**** EXTRACTED ENTRIES ****

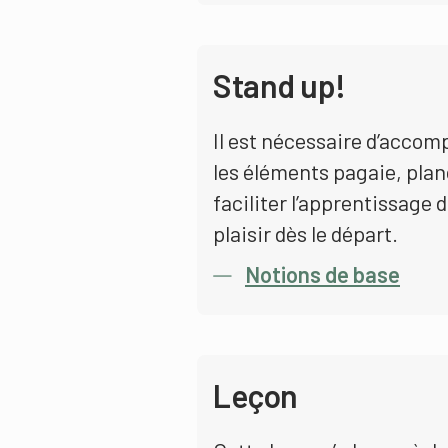
Stand up!
Il est nécessaire d’acco
les éléments pagaie, plan
faciliter l’apprentissage 
plaisir dès le départ.
Notions de base
Leçon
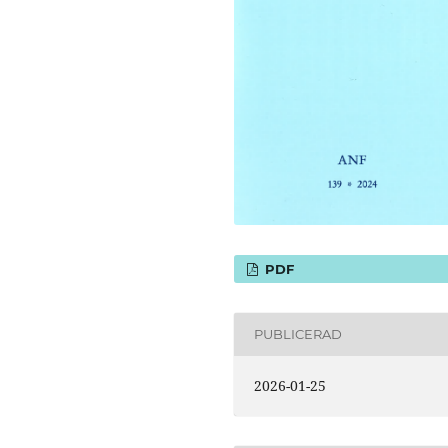
PDF
PUBLICERAD
2026-01-25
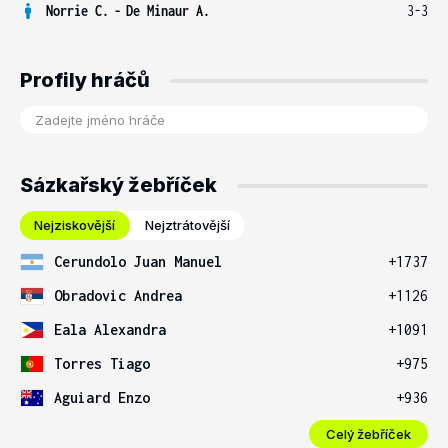
Norrie C.
-
De Minaur A.
3-3
Profily hráčů
Sázkařský žebříček
Nejziskovější
Nejztrátovější
Cerundolo Juan Manuel
+1737
Obradovic Andrea
+1126
Eala Alexandra
+1091
Torres Tiago
+975
Aguiard Enzo
+936
Celý žebříček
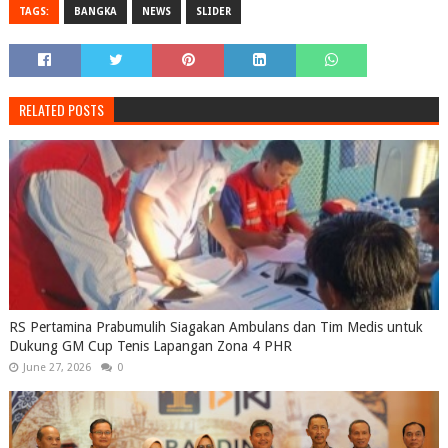
TAGS:
BANGKA
NEWS
SLIDER
RELATED POSTS
RS Pertamina Prabumulih Siagakan Ambulans dan Tim Medis untuk
Dukung GM Cup Tenis Lapangan Zona 4 PHR
June 27, 2026
0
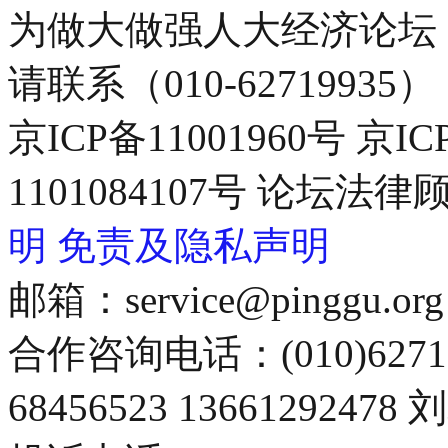
为做大做强人大经济论坛
请联系（010-62719935）
京ICP备11001960号 京I
1101084107号 论坛
明
免责及隐私声明
邮箱：service@pinggu.org
合作咨询电话：(010)6271
68456523 13661292478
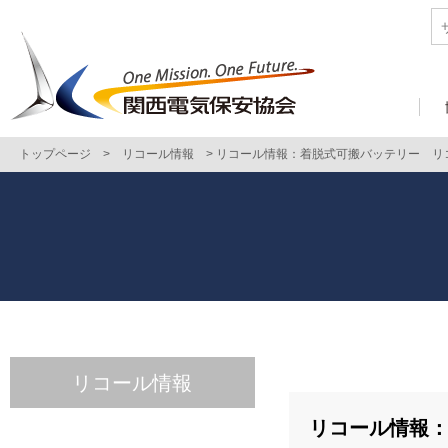
トップページ
>
リコール情報
>
リコール情報：着脱式可搬バッテリー リ
リコール情報
リコール情報：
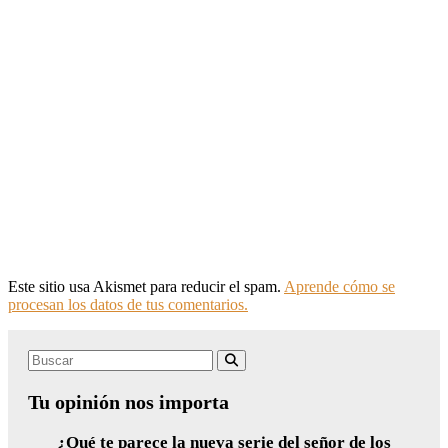
Este sitio usa Akismet para reducir el spam.
Aprende cómo se
procesan los datos de tus comentarios.
Search
Buscar
for:
Tu opinión nos importa
¿Qué te parece la nueva serie del señor de los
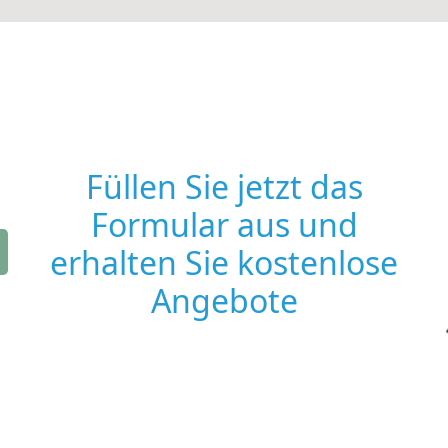
Füllen Sie jetzt das
Formular aus und
erhalten Sie kostenlose
Angebote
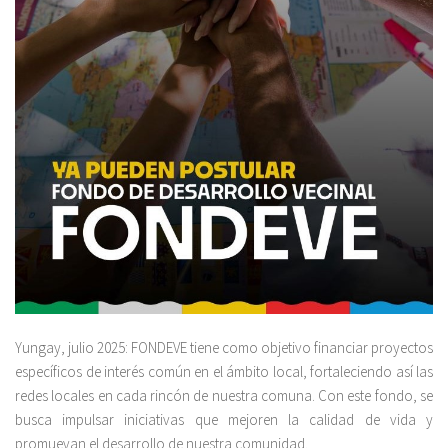
Yungay, julio 2025: FONDEVE tiene como objetivo financiar proyectos
específicos de interés común en el ámbito local, fortaleciendo así las
redes locales en cada rincón de nuestra comuna. Con este fondo, se
busca impulsar iniciativas que mejoren la calidad de vida y
promuevan el desarrollo de nuestra comunidad.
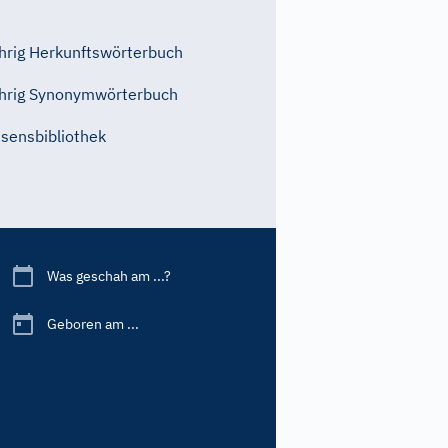
rig Herkunftswörterbuch
hrig Synonymwörterbuch
sensbibliothek
Was geschah am ...?
Geboren am ...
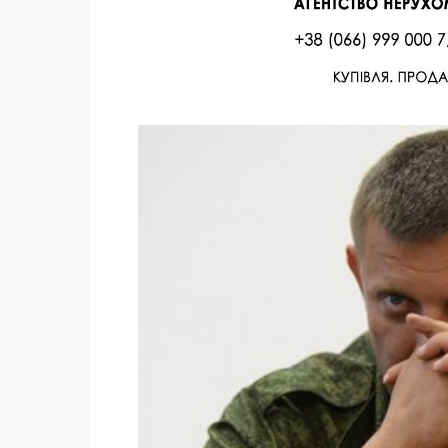
Facebook
Twitter
Поделиться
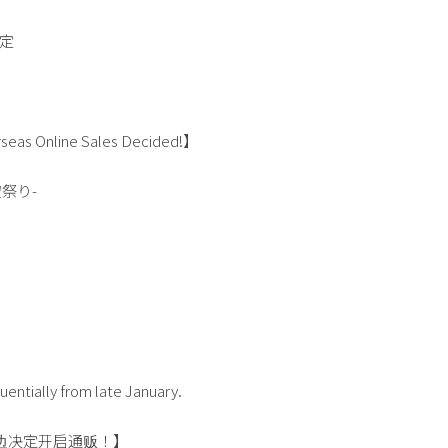
予定
seas Online Sales Decided!】
-空祭り-
ntially from late January.
官方周边决定开启通贩！】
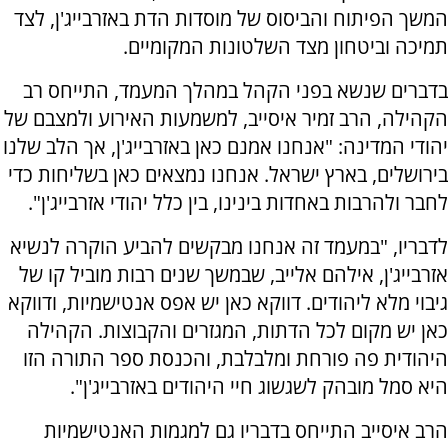
המשך הפיתוח והביסוס של מוסדות הדת באזרבייג'ן, לצד
תמיכה וביטחון מצד השלטונות המקומיים.
בדברים שנשא בפני הקהל במהלך המעמד, התייחס רב
הקהילה, הרב זמיר איסייב, למשמעות האירוע ולמצבם של
יהודי המדינה: "אנחנו אמנם כאן באזרבייג'ן, אך הלב שלנו
בירושלים, בארץ ישראל. אנחנו נמצאים כאן בשליחות כדי
לחבר ולהרבות באחדות בינינו, בין כלל יהודי אזרבייג'ן".
לדבריו, "במעמד זה אנחנו מבקשים להביע הוקרה לנשיא
אזרבייג'ן, אילהם אלייב, שבמשך שנים רבות מוביל קו של
גיבוי מלא ליהודים. דווקא כאן יש אפס אנטישמיות, ודווקא
כאן יש מקום לכל הדתות, המגזרים והקבוצות. הקהילה
היהודית פה פורחת ומלבלבת, והכנסת ספר התורה הזו
היא סמל מובהק לשגשוג חיי היהודים באזרבייג'ן".
הרב איסייב התייחס בדבריו גם למגמות האנטישמיות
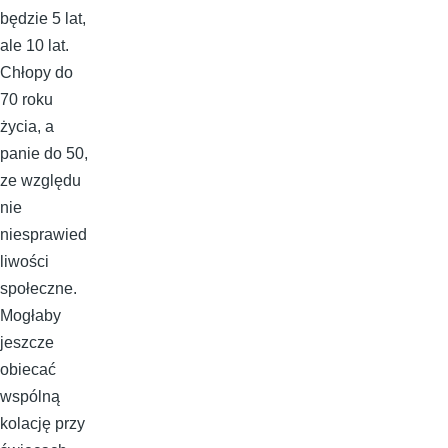
będzie 5 lat,
ale 10 lat.
Chłopy do
70 roku
życia, a
panie do 50,
ze względu
nie
niesprawied
liwości
społeczne.
Mogłaby
jeszcze
obiecać
wspólną
kolację przy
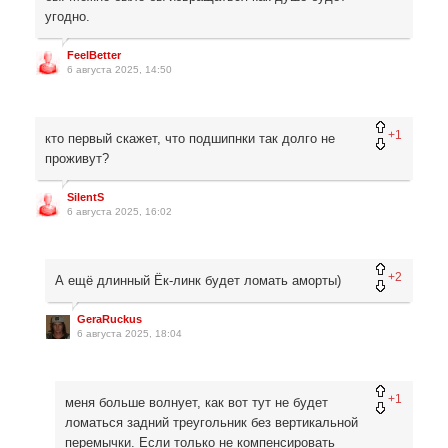
угодно.
FeelBetter
6 августа 2025, 14:50
+1
кто первый скажет, что подшипнки так долго не
проживут?
SilentS
6 августа 2025, 16:02
+2
А ещё длинный Ёк-линк будет ломать аморты)
GeraRuckus
6 августа 2025, 18:04
+1
меня больше волнует, как вот тут не будет
ломаться задний треугольник без вертикальной
перемычки. Если только не компенсировать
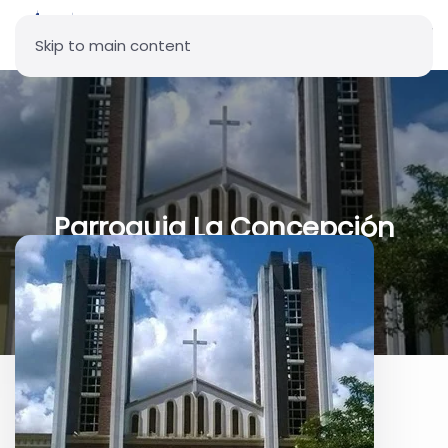
Skip to main content
Parroquia La Concepción
Inmaculada de María
Santísima - UIO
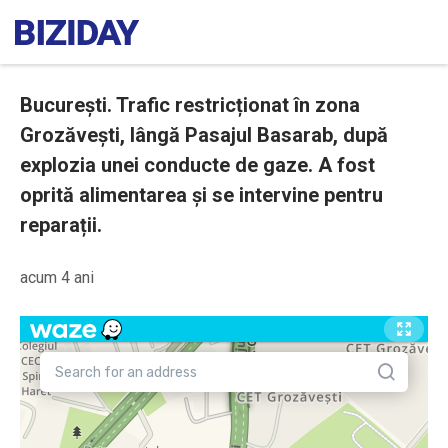
București. Trafic restricționat în zona
Grozăvești, lângă Pasajul Basarab, după
explozia unei conducte de gaze. A fost
oprită alimentarea și se intervine pentru
reparații.
acum 4 ani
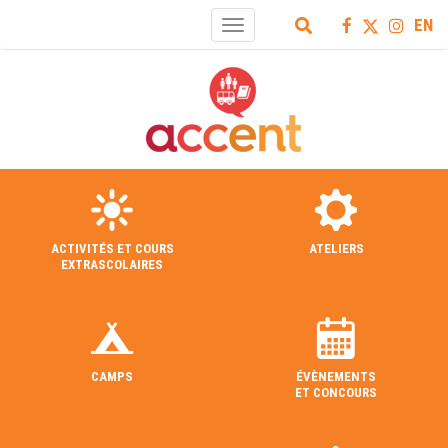
EN
Toggle
navigation
ACTIVITÉS ET COURS
ATELIERS
EXTRASCOLAIRES
CAMPS
ÉVÈNEMENTS
ET CONCOURS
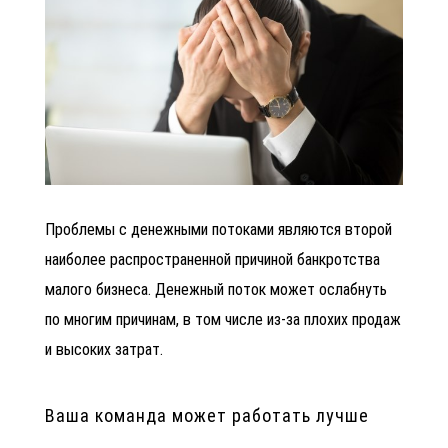
Проблемы с денежными потоками являются второй
наиболее распространенной причиной банкротства
малого бизнеса. Денежный поток может ослабнуть
по многим причинам, в том числе из-за плохих продаж
и высоких затрат.
Ваша команда может работать лучше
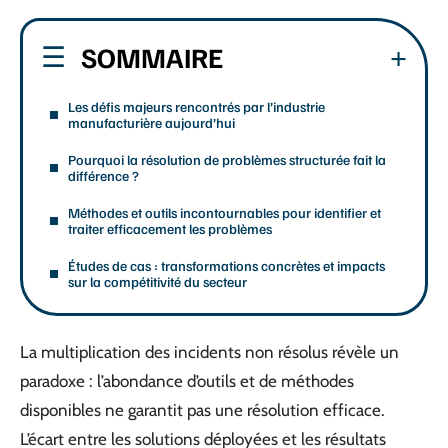
SOMMAIRE
Les défis majeurs rencontrés par l’industrie
manufacturière aujourd’hui
Pourquoi la résolution de problèmes structurée fait la
différence ?
Méthodes et outils incontournables pour identifier et
traiter efficacement les problèmes
Études de cas : transformations concrètes et impacts
sur la compétitivité du secteur
La multiplication des incidents non résolus révèle un
paradoxe : l’abondance d’outils et de méthodes
disponibles ne garantit pas une résolution efficace.
L’écart entre les solutions déployées et les résultats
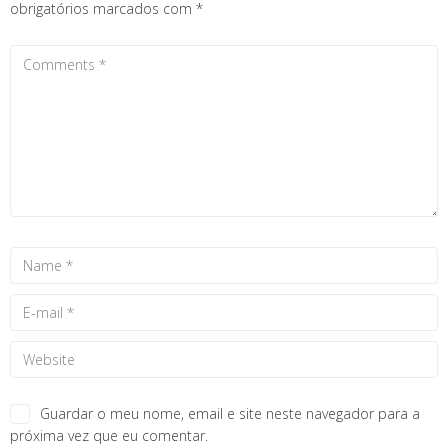
obrigatórios marcados com
*
Guardar o meu nome, email e site neste navegador para a
próxima vez que eu comentar.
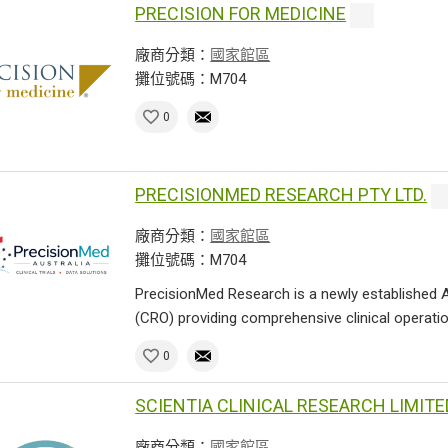
PRECISION FOR MEDICINE
廠商分類：
國家館區
攤位號碼：M704
0
PRECISIONMED RESEARCH PTY LTD.
廠商分類：
國家館區
攤位號碼：M704
PrecisionMed Research is a newly established 
(CRO) providing comprehensive clinical operation
0
SCIENTIA CLINICAL RESEARCH LIMITE
廠商分類：
國家館區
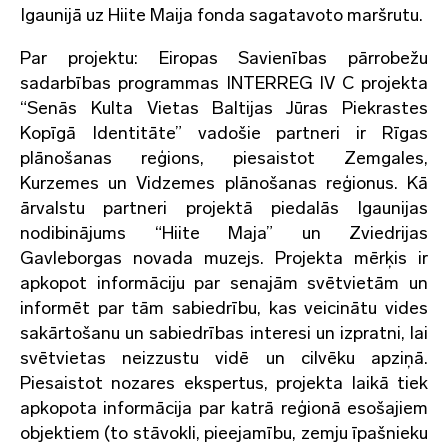
Igaunijā uz Hiite Maija fonda sagatavoto maršrutu.
Par projektu: Eiropas Savienības pārrobežu
sadarbības programmas INTERREG IV C projekta
“Senās Kulta Vietas Baltijas Jūras Piekrastes
Kopīgā Identitāte” vadošie partneri ir Rīgas
plānošanas reģions, piesaistot Zemgales,
Kurzemes un Vidzemes plānošanas reģionus. Kā
ārvalstu partneri projektā piedalās Igaunijas
nodibinājums “Hiite Maja” un Zviedrijas
Gavleborgas novada muzejs. Projekta mērķis ir
apkopot informāciju par senajām svētvietām un
informēt par tām sabiedrību, kas veicinātu vides
sakārtošanu un sabiedrības interesi un izpratni, lai
svētvietas neizzustu vidē un cilvēku apziņā.
Piesaistot nozares ekspertus, projekta laikā tiek
apkopota informācija par katrā reģionā esošajiem
objektiem (to stāvokli, pieejamību, zemju īpašnieku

****

* [HOW TO COMPLETE THIS TASK]: Output the data exactly as it is, with the pictures dropped.

* [FINISHED EXERCISE]:
Stand up!
Il est nécessaire d’acco
les éléments pagaie, plan
faciliter l’apprentissage 
plaisir dès le départ.
Notions de base
Leçon
PDF
PUBLICERAD
2026-01-25
Norrie C.
-
De Minaur A.
3-3
Profily hráčů
Sázkařský žebříček
Nejziskovější
Nejztrátovější
Cerundolo Juan Manuel
+1737
Obradovic Andrea
+1126
Eala Alexandra
+1091
Torres Tiago
+975
Aguiard Enzo
+936
Celý žebříček
TAGS:
BANGKA
NEWS
SLIDER
RELATED POSTS
RS Pertamina Prabumulih Siagakan Ambulans dan Tim Medis untuk
Dukung GM Cup Tenis Lapangan Zona 4 PHR
June 27, 2026
0
为做大做强人大经济论坛
请联系（010-62719935）
京ICP备11001960号 京I
1101084107号 论坛
明
免责及隐私声明
邮箱：service@pinggu.org
合作咨询电话：(010)6271
68456523 13661292478
トップページ
>
リコール情報
>
リコール情報：着脱式可搬バッテリー リ
リコール情報
リコール情報：
Este sitio usa Akismet para reducir el spam.
Aprende cómo se
procesan los datos de tus comentarios.
Search
Buscar
for:
Tu opinión nos importa
¿Qué te parece la nueva serie del señor de los
Füllen Sie jetzt das
Formular aus und
erhalten Sie kostenlose
Angebote
Yungay, julio 2025: FONDEVE tiene como objetivo financiar proyectos
específicos de interés común en el ámbito local, fortaleciendo así las
redes locales en cada rincón de nuestra comuna. Con este fondo, se
busca impulsar iniciativas que mejoren la calidad de vida y
promuevan el desarrollo de nuestra comunidad.
rig Herkunftswörterbuch
hrig Synonymwörterbuch
sensbibliothek
Was geschah am ...?
Geboren am ...
Facebook
Twitter
Поделиться
予定
seas Online Sales Decided!】
-空祭り-
ntially from late January.
官方周边决定开启通贩！】
המשך הפיתוח והביסוס של מוסדות הדת באזרבייג'ן, לצד
תמיכה וביטחון מצד השלטונות המקומיים.
בדברים שנשא בפני הקהל במהלך המעמד, התייחס רב
הקהילה, הרב זמיר איסייב, למשמעות האירוע ולמצבם של
יהודי המדינה: "אנחנו אמנם כאן באזרבייג'ן, אך הלב שלנו
בירושלים, בארץ ישראל. אנחנו נמצאים כאן בשליחות כדי
לחבר ולהרבות באחדות בינינו, בין כלל יהודי אזרבייג'ן".
לדבריו, "במעמד זה אנחנו מבקשים להביע הוקרה לנשיא
אזרבייג'ן, אילהם אלייב, שבמשך שנים רבות מוביל קו של
גיבוי מלא ליהודים. דווקא כאן יש אפס אנטישמיות, ודווקא
כאן יש מקום לכל הדתות, המגזרים והקבוצות. הקהילה
היהודית פה פורחת ומלבלבת, והכנסת ספר התורה הזו
היא סמל מובהק לשגשוג חיי היהודים באזרבייג'ן".
הרב איסייב התייחס בדבריו גם למגמות האנטישמיות
będzie 5 lat,
ale 10 lat.
Chłopy do
70 roku
życia, a
panie do 50,
ze względu
nie
niesprawied
liwości
społeczne.
Mogłaby
jeszcze
obiecać
wspólną
kolację przy
угодно.
FeelBetter
6 августа 2025, 14:50
+1
кто первый скажет, что подшипнки так долго не
проживут?
SilentS
6 августа 2025, 16:02
+2
А ещё длинный Ёк-линк будет ломать аморты)
GeraRuckus
6 августа 2025, 18:04
+1
меня больше волнует, как вот тут не будет
ломаться задний треугольник без вертикальной
перемычки. Если только не компенсировать
Skip to main content
Parroquia La Concepción
Inmaculada de María
Santísima - UIO
București. Trafic restricționat în zona
Grozăvești, lângă Pasajul Basarab, după
explozia unei conducte de gaze. A fost
oprită alimentarea și se intervine pentru
reparații.
acum 4 ani
EN
Toggle
navigation
ACTIVITÉS ET COURS
ATELIERS
EXTRASCOLAIRES
CAMPS
ÉVÈNEMENTS
ET CONCOURS
Проблемы с денежными потоками являются второй
наиболее распространенной причиной банкротства
малого бизнеса. Денежный поток может ослабнуть
по многим причинам, в том числе из-за плохих продаж
и высоких затрат.
Ваша команда может работать лучше
SOMMAIRE
Les défis majeurs rencontrés par l’industrie
manufacturière aujourd’hui
Pourquoi la résolution de problèmes structurée fait la
différence ?
Méthodes et outils incontournables pour identifier et
traiter efficacement les problèmes
Études de cas : transformations concrètes et impacts
sur la compétitivité du secteur
La multiplication des incidents non résolus révèle un
paradoxe : l’abondance d’outils et de méthodes
disponibles ne garantit pas une résolution efficace.
L’écart entre les solutions déployées et les résultats
obrigatórios marcados com
*
Guardar o meu nome, email e site neste navegador para a
próxima vez que eu comentar.
PRECISION FOR MEDICINE
廠商分類：
國家館區
攤位號碼：M704
0
PRECISIONMED RESEARCH PTY LTD.
廠商分類：
國家館區
攤位號碼：M704
PrecisionMed Research is a newly established 
(CRO) providing comprehensive clinical operation
0
SCIENTIA CLINICAL RESEARCH LIMITE
廠商分類：
國家館區
Igaunijā uz Hiite Maija fonda sagatavoto maršrutu.
Par projektu: Eiropas Savienības pārrobežu
sadarbības programmas INTERREG IV C projekta
“Senās Kulta Vietas Baltijas Jūras Piekrastes
Kopīgā Identitāte” vadošie partneri ir Rīgas
plānošanas reģions, piesaistot Zemgales,
Kurzemes un Vidzemes plānošanas reģionus. Kā
ārvalstu partneri projektā piedalās Igaunijas
nodibinājums “Hiite Maja” un Zviedrijas
Gavleborgas novada muzejs. Projekta mērķis ir
apkopot informāciju par senajām svētvietām un
informēt par tām sabiedrību, kas veicinātu vides
sakārtošanu un sabiedrības interesi un izpratni, lai
svētvietas neizzustu vidē un cilvēku apziņā.
Piesaistot nozares ekspertus, projekta laikā tiek
apkopota informācija par katrā reģionā esošajiem
objektiem (to stāvokli, pieejamību, zemju īpašnieku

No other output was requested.